The Yankees young first baseman missed all of 2016 after a promising 2015 big league debut. Rehabbing out in the AFL, he seems to be back in the groove.

Mark J. Rebilas-USA TODAY Sports

While Mark Teixeira helped bring a World Series ring back to the Bronx in his first year in pinstripes, there is no denying that his career had seen better days entering 2016. Instead of figuring out how to move Tex and his big contract, he stepped off quietly out of the spotlight and retired, leaving behind an outstanding career.

The timing couldn’t be better for the Yankees, as Greg Bird is back out in the desert and it seems he has found his groove for the Scottsdale Scorpions.

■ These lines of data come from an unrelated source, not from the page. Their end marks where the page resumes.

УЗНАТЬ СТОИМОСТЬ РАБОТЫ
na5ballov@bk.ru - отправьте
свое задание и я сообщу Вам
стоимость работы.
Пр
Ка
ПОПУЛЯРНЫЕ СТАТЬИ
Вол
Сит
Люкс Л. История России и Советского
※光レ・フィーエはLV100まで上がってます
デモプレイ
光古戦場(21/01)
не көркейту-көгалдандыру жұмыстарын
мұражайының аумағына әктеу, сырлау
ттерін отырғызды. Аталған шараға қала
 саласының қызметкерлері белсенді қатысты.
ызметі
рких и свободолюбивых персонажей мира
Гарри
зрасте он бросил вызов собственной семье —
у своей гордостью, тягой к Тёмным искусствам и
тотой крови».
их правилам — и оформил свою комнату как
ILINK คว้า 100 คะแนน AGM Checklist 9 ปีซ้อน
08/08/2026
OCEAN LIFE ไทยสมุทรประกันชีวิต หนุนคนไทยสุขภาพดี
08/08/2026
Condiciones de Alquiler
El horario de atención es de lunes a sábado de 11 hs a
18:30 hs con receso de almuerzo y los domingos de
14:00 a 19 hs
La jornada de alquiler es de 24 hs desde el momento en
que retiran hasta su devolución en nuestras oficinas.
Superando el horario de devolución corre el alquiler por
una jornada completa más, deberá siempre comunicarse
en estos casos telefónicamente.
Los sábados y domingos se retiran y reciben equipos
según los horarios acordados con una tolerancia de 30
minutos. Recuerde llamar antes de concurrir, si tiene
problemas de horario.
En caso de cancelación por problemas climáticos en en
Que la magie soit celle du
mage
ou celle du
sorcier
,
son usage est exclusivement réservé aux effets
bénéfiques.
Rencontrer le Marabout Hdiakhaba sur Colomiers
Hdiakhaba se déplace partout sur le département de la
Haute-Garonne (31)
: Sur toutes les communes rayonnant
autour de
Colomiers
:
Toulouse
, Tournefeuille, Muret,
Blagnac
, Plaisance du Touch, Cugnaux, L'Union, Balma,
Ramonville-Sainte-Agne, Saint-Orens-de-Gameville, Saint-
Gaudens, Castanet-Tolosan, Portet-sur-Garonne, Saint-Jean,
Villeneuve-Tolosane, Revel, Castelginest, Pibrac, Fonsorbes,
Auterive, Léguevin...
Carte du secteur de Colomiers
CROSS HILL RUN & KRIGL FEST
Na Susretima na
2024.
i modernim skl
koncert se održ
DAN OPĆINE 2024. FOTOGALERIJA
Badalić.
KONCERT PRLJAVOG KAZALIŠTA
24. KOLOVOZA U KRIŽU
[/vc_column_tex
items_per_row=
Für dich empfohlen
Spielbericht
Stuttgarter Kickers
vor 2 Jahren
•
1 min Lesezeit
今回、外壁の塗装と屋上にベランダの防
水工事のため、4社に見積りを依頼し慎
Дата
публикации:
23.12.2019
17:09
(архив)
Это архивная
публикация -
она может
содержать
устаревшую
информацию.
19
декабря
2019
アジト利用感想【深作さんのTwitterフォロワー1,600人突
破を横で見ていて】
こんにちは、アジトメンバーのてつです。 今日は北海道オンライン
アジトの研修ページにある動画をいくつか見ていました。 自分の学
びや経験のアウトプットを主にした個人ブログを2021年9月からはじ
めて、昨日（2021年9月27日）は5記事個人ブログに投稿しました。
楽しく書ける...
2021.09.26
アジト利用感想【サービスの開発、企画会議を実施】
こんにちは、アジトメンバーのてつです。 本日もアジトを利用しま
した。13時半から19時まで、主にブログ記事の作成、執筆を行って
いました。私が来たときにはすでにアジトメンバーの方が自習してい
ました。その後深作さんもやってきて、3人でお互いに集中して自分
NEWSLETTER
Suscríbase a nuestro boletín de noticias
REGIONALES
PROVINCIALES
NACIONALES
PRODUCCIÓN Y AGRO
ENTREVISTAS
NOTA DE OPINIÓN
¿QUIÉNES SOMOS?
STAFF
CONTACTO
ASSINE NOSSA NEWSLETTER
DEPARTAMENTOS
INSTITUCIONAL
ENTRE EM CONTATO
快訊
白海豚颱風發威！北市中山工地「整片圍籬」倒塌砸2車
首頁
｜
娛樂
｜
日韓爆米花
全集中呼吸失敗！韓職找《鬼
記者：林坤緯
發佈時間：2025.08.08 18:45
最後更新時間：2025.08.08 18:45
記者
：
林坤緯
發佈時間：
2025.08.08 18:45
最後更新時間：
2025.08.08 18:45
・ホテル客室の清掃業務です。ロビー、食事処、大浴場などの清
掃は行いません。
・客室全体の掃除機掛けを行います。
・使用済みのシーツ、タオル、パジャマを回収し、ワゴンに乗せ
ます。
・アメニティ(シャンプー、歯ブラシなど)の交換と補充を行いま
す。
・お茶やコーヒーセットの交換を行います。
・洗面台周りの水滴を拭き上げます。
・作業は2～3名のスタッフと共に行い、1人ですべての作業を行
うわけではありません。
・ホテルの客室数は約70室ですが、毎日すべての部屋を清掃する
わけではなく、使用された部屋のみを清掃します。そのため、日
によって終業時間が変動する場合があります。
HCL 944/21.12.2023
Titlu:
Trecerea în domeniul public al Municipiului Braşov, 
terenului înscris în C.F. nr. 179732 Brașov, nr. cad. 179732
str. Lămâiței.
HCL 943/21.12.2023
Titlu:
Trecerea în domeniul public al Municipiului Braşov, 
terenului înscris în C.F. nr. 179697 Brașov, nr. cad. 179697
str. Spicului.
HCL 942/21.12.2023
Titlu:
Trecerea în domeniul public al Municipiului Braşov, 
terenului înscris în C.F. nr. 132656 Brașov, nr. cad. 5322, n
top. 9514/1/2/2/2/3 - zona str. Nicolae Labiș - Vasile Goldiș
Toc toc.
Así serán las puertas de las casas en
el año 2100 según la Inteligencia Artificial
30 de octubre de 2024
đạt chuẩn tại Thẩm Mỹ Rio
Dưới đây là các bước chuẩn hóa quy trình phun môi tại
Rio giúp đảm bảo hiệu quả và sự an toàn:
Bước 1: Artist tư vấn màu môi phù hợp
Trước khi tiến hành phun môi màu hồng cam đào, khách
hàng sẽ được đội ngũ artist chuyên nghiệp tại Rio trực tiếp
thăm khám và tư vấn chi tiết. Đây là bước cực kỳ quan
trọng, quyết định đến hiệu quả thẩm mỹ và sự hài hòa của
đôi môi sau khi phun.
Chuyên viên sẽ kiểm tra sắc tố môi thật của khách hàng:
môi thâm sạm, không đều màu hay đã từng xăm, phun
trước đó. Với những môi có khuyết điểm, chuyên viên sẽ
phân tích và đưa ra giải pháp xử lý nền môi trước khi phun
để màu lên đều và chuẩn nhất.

Bird of course was somewhat of a surprise in his 2015 debut, playing much better than some expected. Drafted in the fifth round of the 2011 MLB Draft out of high school in Colorado, Bird started to make waves after a big 2013 in Charleston. The 20 home runs and 36 doubles were nice, but it was the 107 walks and 18.7 percent walk rate that showed how advanced a hitter he could be.

It turned out to not be a fluke, as Bird has posted double-digit walk percentages every step of the ladder, while continuing to make solid contact. He had only played 34 games above Double-A when he was called upon to replace an injured Tex in the bigs, and he did well. He hit an uncharacteristic .261, but his left handed swing played nicely not only in Yankees Stadium (where he hit five home runs) but on the road (where he hit six).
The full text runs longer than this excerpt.